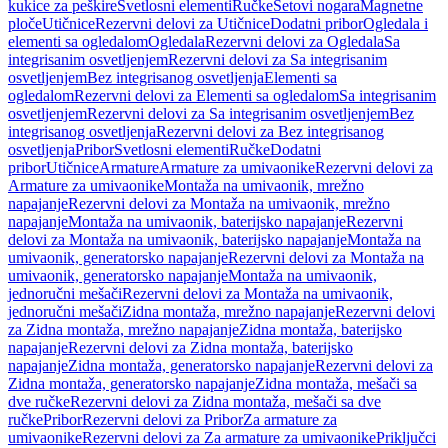
kukice za peškire
Svetlosni elementi
Ručke
Setovi nogara
Magnetne
ploče
Utičnice
Rezervni delovi za Utičnice
Dodatni pribor
Ogledala i
elementi sa ogledalom
Ogledala
Rezervni delovi za Ogledala
Sa
integrisanim osvetljenjem
Rezervni delovi za Sa integrisanim
osvetljenjem
Bez integrisanog osvetljenja
Elementi sa
ogledalom
Rezervni delovi za Elementi sa ogledalom
Sa integrisanim
osvetljenjem
Rezervni delovi za Sa integrisanim osvetljenjem
Bez
integrisanog osvetljenja
Rezervni delovi za Bez integrisanog
osvetljenja
Pribor
Svetlosni elementi
Ručke
Dodatni
pribor
Utičnice
Armature
Armature za umivaonike
Rezervni delovi za
Armature za umivaonike
Montaža na umivaonik, mrežno
napajanje
Rezervni delovi za Montaža na umivaonik, mrežno
napajanje
Montaža na umivaonik, baterijsko napajanje
Rezervni
delovi za Montaža na umivaonik, baterijsko napajanje
Montaža na
umivaonik, generatorsko napajanje
Rezervni delovi za Montaža na
umivaonik, generatorsko napajanje
Montaža na umivaonik,
jednoručni mešači
Rezervni delovi za Montaža na umivaonik,
jednoručni mešači
Zidna montaža, mrežno napajanje
Rezervni delovi
za Zidna montaža, mrežno napajanje
Zidna montaža, baterijsko
napajanje
Rezervni delovi za Zidna montaža, baterijsko
napajanje
Zidna montaža, generatorsko napajanje
Rezervni delovi za
Zidna montaža, generatorsko napajanje
Zidna montaža, mešači sa
dve ručke
Rezervni delovi za Zidna montaža, mešači sa dve
ručke
Pribor
Rezervni delovi za Pribor
Za armature za
umivaonike
Rezervni delovi za Za armature za umivaonike
Priključci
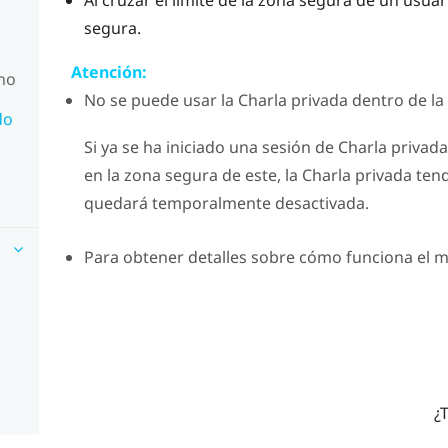
segura.
Atención:
ono
No se puede usar la
Charla privada
dentro de la
do
Si ya se ha iniciado una sesión de Charla priva
en la zona segura de este, la
Charla privada
tend
quedará temporalmente desactivada.
Para obtener detalles sobre cómo funciona el 
¿T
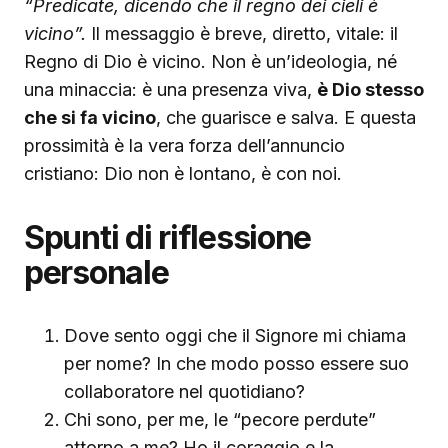
“Predicate, dicendo che il regno dei cieli è
vicino”.
Il messaggio è breve, diretto, vitale: il
Regno di Dio è vicino. Non è un’ideologia, né
una minaccia: è una presenza viva,
è Dio stesso
che si fa vicino
, che guarisce e salva. E questa
prossimità è la vera forza dell’annuncio
cristiano: Dio non è lontano, è con noi.
Spunti di riflessione
personale
Dove sento oggi che il Signore mi chiama
per nome? In che modo posso essere suo
collaboratore nel quotidiano?
Chi sono, per me, le “pecore perdute”
attorno a me? Ho il coraggio e la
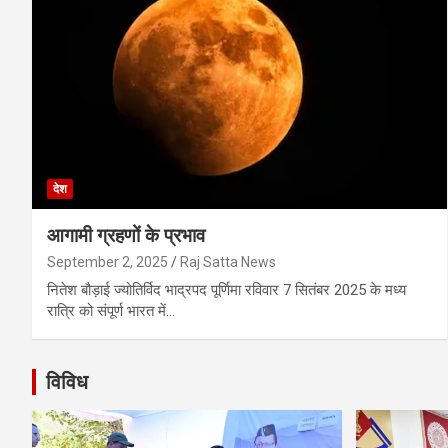
देश
आगामी ग्रहणों के प्रभाव
September 2, 2025
Raj Satta News
नितेश बौड़ाई ज्योतिर्विद भाद्रपद पूर्णिमा रविवार 7 सितंबर 2025 के मध्य
रात्रि को संपूर्ण भारत में…
विविध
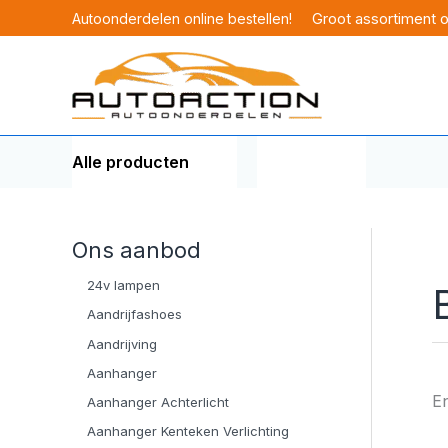
Ga
Groot assortiment 
Autoonderdelen online bestellen!
naar
de
inhoud
Alle producten
Merken
Ons aanbod
24v lampen
Aandrijfashoes
Aandrijving
Aanhanger
En
Aanhanger Achterlicht
Aanhanger Kenteken Verlichting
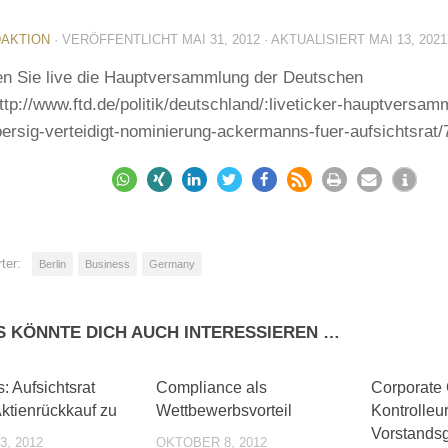
AKTION
· VERÖFFENTLICHT
MAI 31, 2012
· AKTUALISIERT
MAI 13, 2021
en Sie live die Hauptversammlung der Deutschen
ttp://www.ftd.de/politik/deutschland/:liveticker-hauptversa
ersig-verteidigt-nominierung-ackermanns-fuer-aufsichtsrat
ter:
Berlin
Business
Germany
S KÖNNTE DICH AUCH INTERESSIEREN …
0
0
: Aufsichtsrat
Compliance als
Corporate
Aktienrückkauf zu
Wettbewerbsvorteil
Kontrolle
Vorstandsg
, 2012
OKTOBER 8, 2012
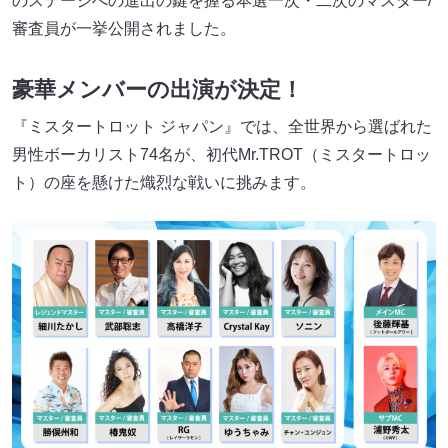
のステージへの進出の鍵を握る本選一次・二次のマスター/
審査員が一挙公開されました。
豪華メンバーの出演が決定
！
『ミスタートロット ジャパン』では、全世界から選ばれた
男性ボーカリスト74名が、初代Mr.TROT（ミスタートロッ
ト）の座を懸けた熾烈な戦いに挑みます。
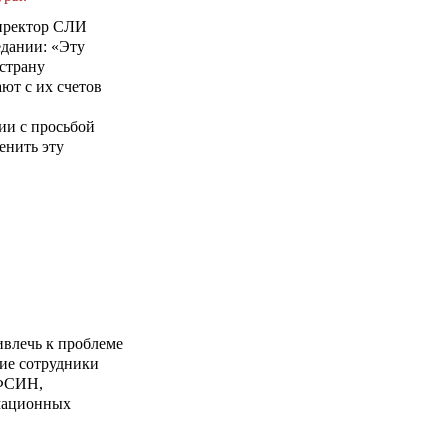
директор СЛИ
едании: «Эту
 страну
ют с их счетов
ии с просьбой
енить эту
влечь к проблеме
тие сотрудники
УФСИН,
рмационных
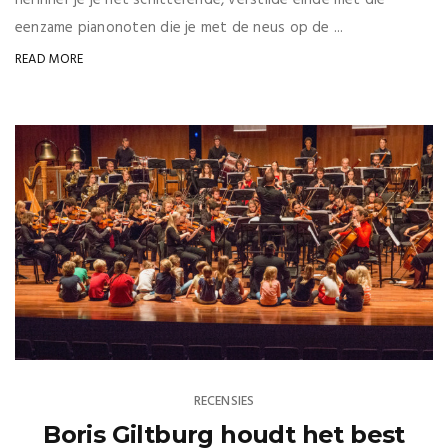
herinner je je het schitterende, verstilde einde met die
eenzame pianonoten die je met de neus op de ...
READ MORE
RECENSIES
Boris Giltburg houdt het best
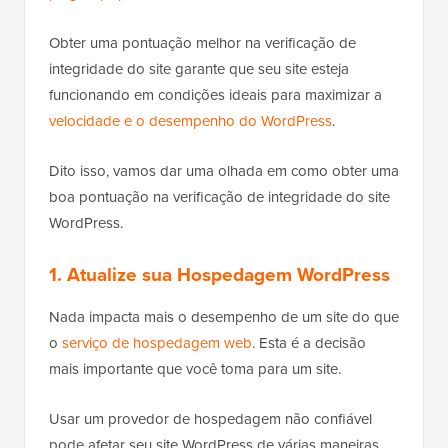
Obter uma pontuação melhor na verificação de
integridade do site garante que seu site esteja
funcionando em condições ideais para maximizar a
velocidade e o desempenho do WordPress
.
Dito isso, vamos dar uma olhada em como obter uma
boa pontuação na verificação de integridade do site
WordPress.
1. Atualize sua Hospedagem WordPress
Nada impacta mais o desempenho de um site do que
o
serviço de hospedagem web
. Esta é a decisão
mais importante que você toma para um site.
Usar um provedor de hospedagem não confiável
pode afetar seu site WordPress de várias maneiras.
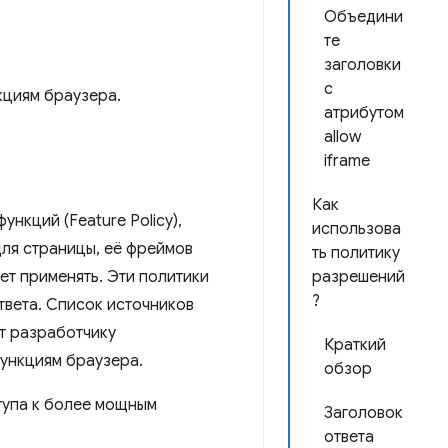
Объедини
те
заголовки
с
кциям браузера.
атрибутом
allow
iframe
Как
ункций (Feature Policy),
использова
для страницы, её фреймов
ть политику
ет применять. Эти политики
разрешений
?
твета. Список источников
ет разработчику
Краткий
функциям браузера.
обзор
тупа к более мощным
Заголовок
ответа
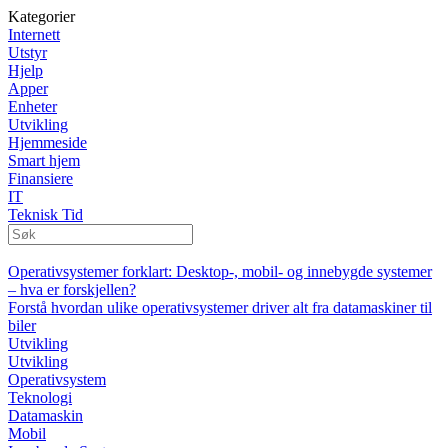
Kategorier
Internett
Utstyr
Hjelp
Apper
Enheter
Utvikling
Hjemmeside
Smart hjem
Finansiere
IT
Teknisk Tid
Operativsystemer forklart: Desktop-, mobil- og innebygde systemer
– hva er forskjellen?
Forstå hvordan ulike operativsystemer driver alt fra datamaskiner til
biler
Utvikling
Utvikling
Operativsystem
Teknologi
Datamaskin
Mobil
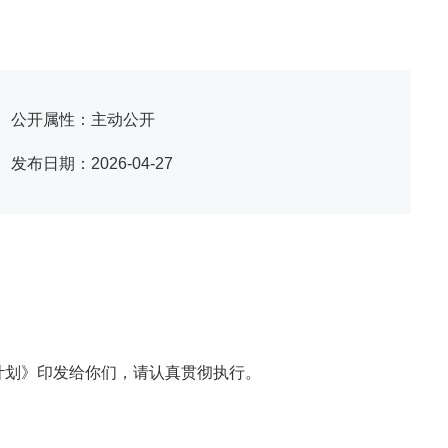
公开属性：主动公开
发布日期：2026-04-27
查计划》印发给你们，请认真贯彻执行。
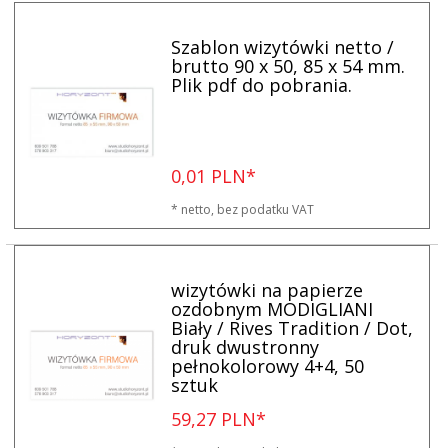
Szablon wizytówki netto /
brutto 90 x 50, 85 x 54 mm.
Plik pdf do pobrania.
0,
01
PLN*
* netto, bez podatku VAT
wizytówki na papierze
ozdobnym MODIGLIANI
Biały / Rives Tradition / Dot,
druk dwustronny
pełnokolorowy 4+4, 50
sztuk
59,
27
PLN*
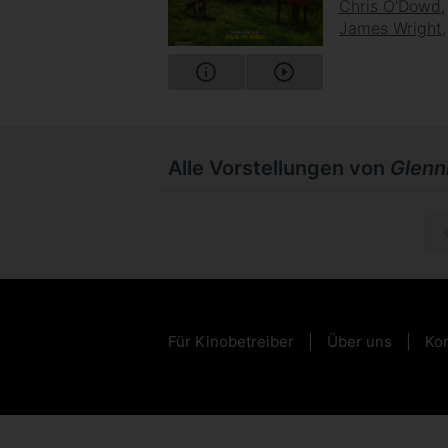
Chris O'Dowd
James Wright
Alle Vorstellungen von
Glennk
Di, 15.0
Für Kinobetreiber
Über uns
Kon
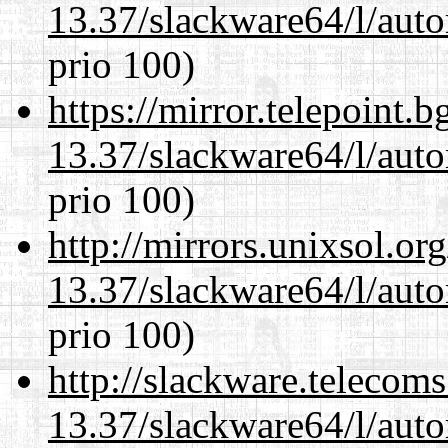
13.37/slackware64/l/aut
prio 100)
https://mirror.telepoint.
13.37/slackware64/l/aut
prio 100)
http://mirrors.unixsol.or
13.37/slackware64/l/aut
prio 100)
http://slackware.telecom
13.37/slackware64/l/aut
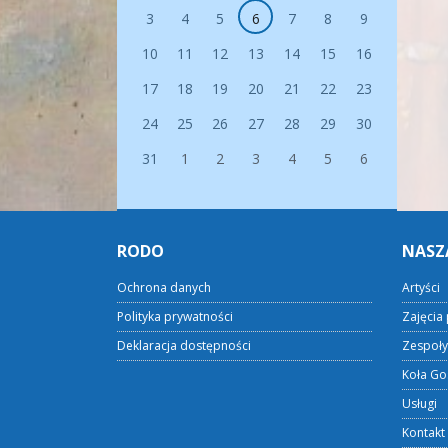
3
4
5
6
7
8
9
10
11
12
13
14
15
16
17
18
19
20
21
22
23
24
25
26
27
28
29
30
31
1
2
3
4
5
6
RODO
NASZ
Ochrona danych
Artyści
Polityka prywatności
Zajęcia 
Deklaracja dostępności
Zespoły
Koła Go
Usługi
Kontakt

------------------------

- **WHAT THE TASK REQUIRES**
Show every line of the material above in which "Zidna" is present.

- **RESULT OF THE TASK**
Zidna montaža, mrežno napajanje
za Zidna montaža, mrežno napajanje
Zidna montaža, baterijsko
Rezervni delovi za Zidna montaža, baterijsko
Zidna montaža, generatorsko napajanje
Zidna montaža, generatorsko napajanje
Zidna montaža, mešači sa
Rezervni delovi za Zidna montaža, mešači sa dve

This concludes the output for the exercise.